The numbers fortify these claims. Kimberley said that in the past 12 years, the beverage industry has jumped from $78.9 billion in sales to $117.4 billion. As the sales of carbonated soft drinks continue to wane, he said that Amazon estimates a 60 percent increase in beverage sales this year. While not fully immersed in the innovative side of the beverage category, Walmart and Target are making progress. All of this, along with Kimberley’s $7 billion projection, could leave significant opportunities for ideas that establish and polish beverage trends.
Bonnie Herzog, a beverage analyst and managing director at Wells Fargo, said that cola giants often look at smaller beverage companies for ideas. Those segments that haven’t yet compromised bold decisions in favor of national availability continues to offer the next stages of the industry.
“I see a lack of innovation on their part, which I think is an opportunity here,” Herzog said.
So what has this opportunity influenced? The New Beverage Showdown, which offers startups a chance to present their product and business model to a panel of judges, indicates that whether or not these beverages will make it big, Herzog’s take is an accurate one.
The 20 presentations featured skin products, water from trees, drinks that are supposed to make you look younger and bottles with QR codes. The winner will be announced Tuesday afternoon and chosen from the six finalists — vTrue Radiance, a liquid supplement for healthy skin, Happy Tree Maple Water, Health Ade Kombucha, Lumi Juice, a cold-pressed, HPP juice, Chimp Food, a blend of fruits, veggies, nuts and seeds that includes the peel and pulp, and Lyft, a caffeinated stir stick.

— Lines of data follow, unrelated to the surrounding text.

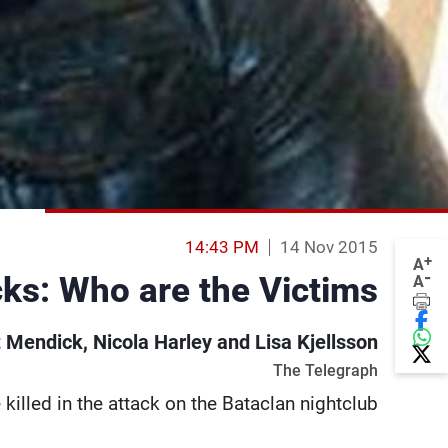
14:43 PM
14 Nov 2015
+
A
-
cks: Who are the Victims?
A
 Mendick, Nicola Harley and Lisa Kjellsson
The Telegraph
illed in the attack on the Bataclan nightclub.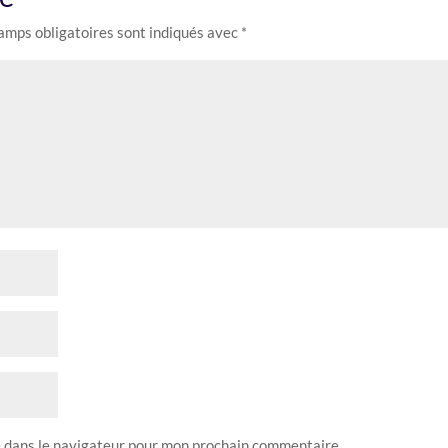
amps obligatoires sont indiqués avec
*
e dans le navigateur pour mon prochain commentaire.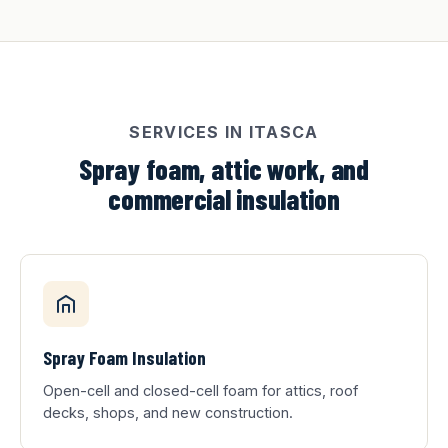
SERVICES IN ITASCA
Spray foam, attic work, and
commercial insulation
Spray Foam Insulation
Open-cell and closed-cell foam for attics, roof
decks, shops, and new construction.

Matthew Mitchell, a judge of the competition and the director of business development with Venturing & Emerging Brands (VEB), said that he was impressed with the professionalism, story-telling and authenticity of the finalists.
And just as Church and others in the beverage industry understand the reality of a fast fall, the participants of the New Beverage Showdown and its judges recognize the potential of avenues not trampled.
“I would encourage people to keep pushing the envelope,” Mitchell said.